_Exercise data_.
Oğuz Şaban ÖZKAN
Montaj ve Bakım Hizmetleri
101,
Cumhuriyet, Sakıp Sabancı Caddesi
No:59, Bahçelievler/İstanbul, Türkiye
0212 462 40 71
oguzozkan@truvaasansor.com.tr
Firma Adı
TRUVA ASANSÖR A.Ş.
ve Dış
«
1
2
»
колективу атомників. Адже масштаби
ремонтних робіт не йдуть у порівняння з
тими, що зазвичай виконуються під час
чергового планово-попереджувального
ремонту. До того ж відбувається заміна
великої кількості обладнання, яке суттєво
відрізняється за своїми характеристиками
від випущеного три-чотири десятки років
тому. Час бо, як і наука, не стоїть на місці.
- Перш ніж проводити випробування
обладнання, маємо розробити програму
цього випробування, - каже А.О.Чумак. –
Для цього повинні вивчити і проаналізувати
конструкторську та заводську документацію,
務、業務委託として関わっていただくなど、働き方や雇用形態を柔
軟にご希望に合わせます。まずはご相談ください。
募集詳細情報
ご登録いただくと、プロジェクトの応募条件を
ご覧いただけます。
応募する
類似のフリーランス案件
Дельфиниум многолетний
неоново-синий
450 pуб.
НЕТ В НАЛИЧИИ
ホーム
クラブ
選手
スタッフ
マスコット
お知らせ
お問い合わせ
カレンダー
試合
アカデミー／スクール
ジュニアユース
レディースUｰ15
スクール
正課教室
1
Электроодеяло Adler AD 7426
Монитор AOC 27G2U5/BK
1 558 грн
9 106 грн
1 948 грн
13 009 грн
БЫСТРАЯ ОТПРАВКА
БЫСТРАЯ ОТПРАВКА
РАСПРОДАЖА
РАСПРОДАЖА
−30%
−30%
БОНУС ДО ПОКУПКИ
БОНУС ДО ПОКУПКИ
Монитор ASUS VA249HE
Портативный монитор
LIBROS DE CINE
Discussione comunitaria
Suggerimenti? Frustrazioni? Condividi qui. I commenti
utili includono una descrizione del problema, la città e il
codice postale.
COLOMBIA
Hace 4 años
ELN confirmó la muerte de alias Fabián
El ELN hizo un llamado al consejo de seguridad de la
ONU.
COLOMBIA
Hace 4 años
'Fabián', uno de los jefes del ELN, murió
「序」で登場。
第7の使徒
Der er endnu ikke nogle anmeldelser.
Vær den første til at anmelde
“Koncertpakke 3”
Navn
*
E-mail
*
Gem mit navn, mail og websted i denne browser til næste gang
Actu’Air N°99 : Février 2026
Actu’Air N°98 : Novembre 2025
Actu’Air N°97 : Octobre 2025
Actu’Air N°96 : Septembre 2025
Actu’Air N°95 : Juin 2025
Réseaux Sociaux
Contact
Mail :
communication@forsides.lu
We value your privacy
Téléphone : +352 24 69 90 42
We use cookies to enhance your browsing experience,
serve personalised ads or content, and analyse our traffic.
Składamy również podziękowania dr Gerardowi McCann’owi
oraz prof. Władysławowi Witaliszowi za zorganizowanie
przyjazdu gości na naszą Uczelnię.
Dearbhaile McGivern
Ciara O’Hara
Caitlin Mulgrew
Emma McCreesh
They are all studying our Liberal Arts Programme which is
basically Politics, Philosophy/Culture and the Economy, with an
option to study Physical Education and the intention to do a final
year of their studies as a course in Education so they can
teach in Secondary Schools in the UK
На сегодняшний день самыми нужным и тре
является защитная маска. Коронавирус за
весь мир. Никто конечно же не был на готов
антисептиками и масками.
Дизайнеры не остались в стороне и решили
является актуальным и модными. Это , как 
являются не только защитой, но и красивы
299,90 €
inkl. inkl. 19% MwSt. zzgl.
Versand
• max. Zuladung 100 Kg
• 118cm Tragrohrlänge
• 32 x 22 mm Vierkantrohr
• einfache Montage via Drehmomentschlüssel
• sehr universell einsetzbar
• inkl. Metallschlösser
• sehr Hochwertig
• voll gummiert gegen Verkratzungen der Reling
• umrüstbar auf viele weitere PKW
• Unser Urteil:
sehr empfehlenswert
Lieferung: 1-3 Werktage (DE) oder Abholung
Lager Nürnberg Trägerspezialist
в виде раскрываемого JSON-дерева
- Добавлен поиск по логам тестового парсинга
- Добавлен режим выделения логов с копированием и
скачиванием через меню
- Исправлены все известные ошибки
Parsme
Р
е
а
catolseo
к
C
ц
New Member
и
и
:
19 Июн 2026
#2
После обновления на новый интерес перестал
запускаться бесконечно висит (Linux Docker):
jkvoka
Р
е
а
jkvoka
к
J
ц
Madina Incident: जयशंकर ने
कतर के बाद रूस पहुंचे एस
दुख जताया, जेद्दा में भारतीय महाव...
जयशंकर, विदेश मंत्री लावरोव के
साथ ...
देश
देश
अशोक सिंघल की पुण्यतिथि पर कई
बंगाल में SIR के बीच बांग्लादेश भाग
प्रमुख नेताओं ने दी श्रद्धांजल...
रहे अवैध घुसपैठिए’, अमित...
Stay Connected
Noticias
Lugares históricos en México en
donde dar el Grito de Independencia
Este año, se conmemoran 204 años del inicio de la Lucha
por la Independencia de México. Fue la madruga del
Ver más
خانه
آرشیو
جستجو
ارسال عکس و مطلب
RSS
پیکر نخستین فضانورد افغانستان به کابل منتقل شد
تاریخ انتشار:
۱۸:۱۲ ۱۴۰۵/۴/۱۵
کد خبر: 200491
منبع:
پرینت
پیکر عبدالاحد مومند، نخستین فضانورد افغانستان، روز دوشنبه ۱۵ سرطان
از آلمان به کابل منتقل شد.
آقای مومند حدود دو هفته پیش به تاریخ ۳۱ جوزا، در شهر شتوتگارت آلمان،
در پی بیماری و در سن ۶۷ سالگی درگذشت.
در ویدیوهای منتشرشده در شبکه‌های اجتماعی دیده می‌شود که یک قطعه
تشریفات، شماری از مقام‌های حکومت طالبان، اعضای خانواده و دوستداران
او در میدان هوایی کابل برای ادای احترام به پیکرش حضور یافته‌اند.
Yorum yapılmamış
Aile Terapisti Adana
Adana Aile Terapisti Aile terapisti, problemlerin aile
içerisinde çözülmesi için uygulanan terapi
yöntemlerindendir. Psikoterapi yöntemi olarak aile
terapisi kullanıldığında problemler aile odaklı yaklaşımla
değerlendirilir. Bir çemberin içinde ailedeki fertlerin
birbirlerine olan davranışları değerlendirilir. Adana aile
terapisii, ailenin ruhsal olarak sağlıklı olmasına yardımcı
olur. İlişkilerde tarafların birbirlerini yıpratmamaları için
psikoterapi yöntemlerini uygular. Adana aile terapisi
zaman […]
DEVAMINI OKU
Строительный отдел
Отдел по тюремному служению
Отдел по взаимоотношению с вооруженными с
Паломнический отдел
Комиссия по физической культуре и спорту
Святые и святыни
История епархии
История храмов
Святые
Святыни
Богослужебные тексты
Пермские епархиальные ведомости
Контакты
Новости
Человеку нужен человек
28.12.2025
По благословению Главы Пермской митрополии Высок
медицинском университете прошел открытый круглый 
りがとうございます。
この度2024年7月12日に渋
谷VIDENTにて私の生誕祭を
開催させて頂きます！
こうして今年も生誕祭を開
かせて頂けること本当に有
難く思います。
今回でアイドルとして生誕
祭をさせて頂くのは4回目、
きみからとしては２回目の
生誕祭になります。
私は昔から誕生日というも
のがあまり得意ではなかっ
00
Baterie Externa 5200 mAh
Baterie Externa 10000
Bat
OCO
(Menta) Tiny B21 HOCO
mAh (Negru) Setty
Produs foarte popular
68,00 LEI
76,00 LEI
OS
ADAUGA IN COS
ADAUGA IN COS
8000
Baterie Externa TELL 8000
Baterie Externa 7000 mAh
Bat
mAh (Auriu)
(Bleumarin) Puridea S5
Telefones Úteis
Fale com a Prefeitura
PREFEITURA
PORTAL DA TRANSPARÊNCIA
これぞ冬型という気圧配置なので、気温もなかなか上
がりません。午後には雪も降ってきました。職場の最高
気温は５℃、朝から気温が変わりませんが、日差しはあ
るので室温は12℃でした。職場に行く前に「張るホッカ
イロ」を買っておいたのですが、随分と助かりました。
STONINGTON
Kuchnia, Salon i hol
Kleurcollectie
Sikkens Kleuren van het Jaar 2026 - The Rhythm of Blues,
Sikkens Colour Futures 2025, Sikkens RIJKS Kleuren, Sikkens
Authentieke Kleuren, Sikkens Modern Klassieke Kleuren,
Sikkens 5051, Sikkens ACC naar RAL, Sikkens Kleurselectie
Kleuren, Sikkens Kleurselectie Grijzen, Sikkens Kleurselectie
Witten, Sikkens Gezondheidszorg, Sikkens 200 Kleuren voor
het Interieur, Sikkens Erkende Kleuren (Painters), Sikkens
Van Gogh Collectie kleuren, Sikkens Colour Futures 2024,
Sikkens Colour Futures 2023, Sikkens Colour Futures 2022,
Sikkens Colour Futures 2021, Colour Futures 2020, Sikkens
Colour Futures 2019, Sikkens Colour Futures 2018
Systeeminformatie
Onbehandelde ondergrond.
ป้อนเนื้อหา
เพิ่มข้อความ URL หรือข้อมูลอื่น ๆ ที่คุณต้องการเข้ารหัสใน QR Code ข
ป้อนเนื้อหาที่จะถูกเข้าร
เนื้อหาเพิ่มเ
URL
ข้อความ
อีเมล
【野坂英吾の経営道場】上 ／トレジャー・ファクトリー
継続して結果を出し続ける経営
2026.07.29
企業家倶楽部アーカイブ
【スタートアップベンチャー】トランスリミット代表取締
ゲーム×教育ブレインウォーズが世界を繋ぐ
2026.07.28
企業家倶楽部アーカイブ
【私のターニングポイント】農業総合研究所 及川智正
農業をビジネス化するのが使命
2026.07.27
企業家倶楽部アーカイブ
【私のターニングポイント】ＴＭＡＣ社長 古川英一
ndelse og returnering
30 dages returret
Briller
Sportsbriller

_Activity_. Print exactly the lines between the line with "Van Gogh Collectie" and the final line of the records above, both included.

_Reply_.
Van Gogh Collectie kleuren, Sikkens Colour Futures 2024,
Sikkens Colour Futures 2023, Sikkens Colour Futures 2022,
Sikkens Colour Futures 2021, Colour Futures 2020, Sikkens
Colour Futures 2019, Sikkens Colour Futures 2018
Systeeminformatie
Onbehandelde ondergrond.
ป้อนเนื้อหา
เพิ่มข้อความ URL หรือข้อมูลอื่น ๆ ที่คุณต้องการเข้ารหัสใน QR Code ข
ป้อนเนื้อหาที่จะถูกเข้าร
เนื้อหาเพิ่มเ
URL
ข้อความ
อีเมล
【野坂英吾の経営道場】上 ／トレジャー・ファクトリー
継続して結果を出し続ける経営
2026.07.29
企業家倶楽部アーカイブ
【スタートアップベンチャー】トランスリミット代表取締
ゲーム×教育ブレインウォーズが世界を繋ぐ
2026.07.28
企業家倶楽部アーカイブ
【私のターニングポイント】農業総合研究所 及川智正
農業をビジネス化するのが使命
2026.07.27
企業家倶楽部アーカイブ
【私のターニングポイント】ＴＭＡＣ社長 古川英一
ndelse og returnering
30 dages returret
Briller
Sportsbriller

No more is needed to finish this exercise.